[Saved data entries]
------------------------------------------------------------------------

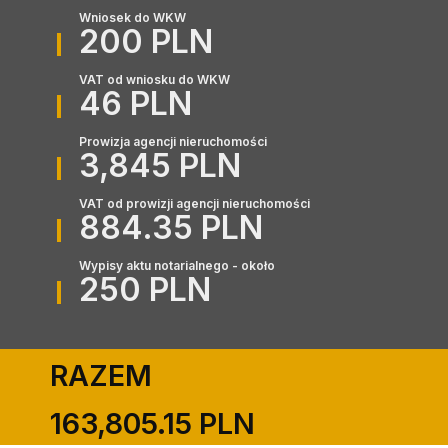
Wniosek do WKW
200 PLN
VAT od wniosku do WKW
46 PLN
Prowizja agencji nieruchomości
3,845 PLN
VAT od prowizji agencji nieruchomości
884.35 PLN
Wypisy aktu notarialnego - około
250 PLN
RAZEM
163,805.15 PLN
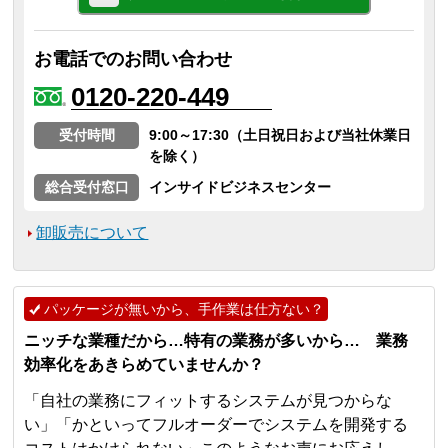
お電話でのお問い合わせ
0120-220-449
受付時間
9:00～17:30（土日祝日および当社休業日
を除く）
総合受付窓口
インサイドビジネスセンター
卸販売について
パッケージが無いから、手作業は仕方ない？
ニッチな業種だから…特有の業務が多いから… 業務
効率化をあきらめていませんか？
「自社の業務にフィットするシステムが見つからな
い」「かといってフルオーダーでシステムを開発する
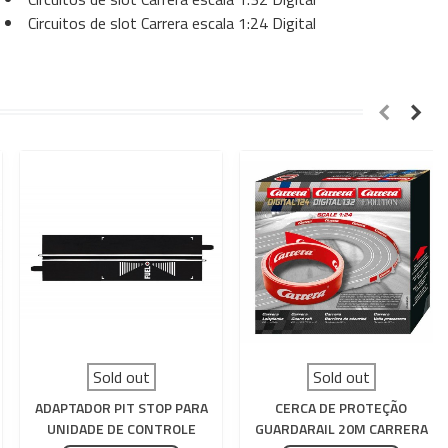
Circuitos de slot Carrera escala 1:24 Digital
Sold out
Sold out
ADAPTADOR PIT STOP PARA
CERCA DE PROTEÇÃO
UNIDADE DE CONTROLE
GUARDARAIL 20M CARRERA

------------------------------------------------------------------------

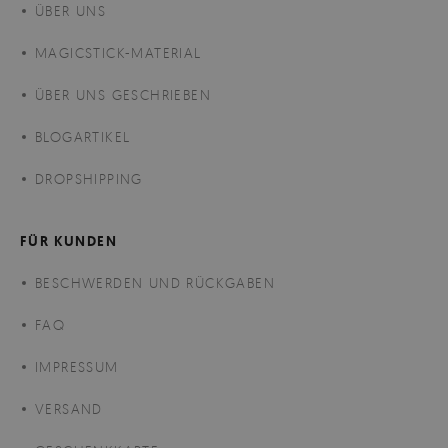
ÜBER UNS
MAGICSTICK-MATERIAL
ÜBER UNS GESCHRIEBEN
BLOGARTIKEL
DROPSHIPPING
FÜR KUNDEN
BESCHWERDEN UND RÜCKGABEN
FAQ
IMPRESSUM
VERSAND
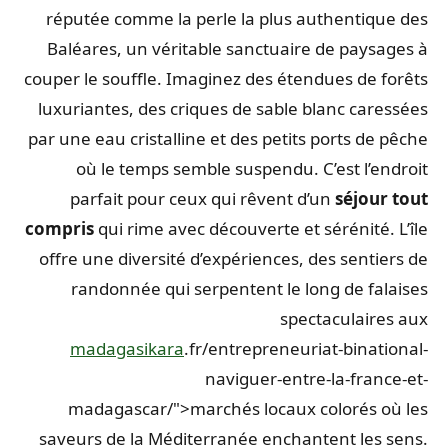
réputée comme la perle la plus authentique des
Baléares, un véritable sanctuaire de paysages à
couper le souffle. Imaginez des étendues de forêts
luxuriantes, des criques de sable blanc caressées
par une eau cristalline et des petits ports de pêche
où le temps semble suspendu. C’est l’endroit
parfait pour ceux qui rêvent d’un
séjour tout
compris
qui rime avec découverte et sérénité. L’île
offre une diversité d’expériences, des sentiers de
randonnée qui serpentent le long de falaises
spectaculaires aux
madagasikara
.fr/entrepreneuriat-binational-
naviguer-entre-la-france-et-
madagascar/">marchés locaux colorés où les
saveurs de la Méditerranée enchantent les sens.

------------------------------------------------------------------------

Task to carry out: Extract exactly and only the lines above from the line containing "parfait pour ceux qui rêvent d’un" through the line containing "saveurs de la", both end lines included.

Written response:
parfait pour ceux qui rêvent d’un
séjour tout
compris
qui rime avec découverte et sérénité. L’île
offre une diversité d’expériences, des sentiers de
randonnée qui serpentent le long de falaises
spectaculaires aux
madagasikara
.fr/entrepreneuriat-binational-
naviguer-entre-la-france-et-
madagascar/">marchés locaux colorés où les
saveurs de la Méditerranée enchantent les sens.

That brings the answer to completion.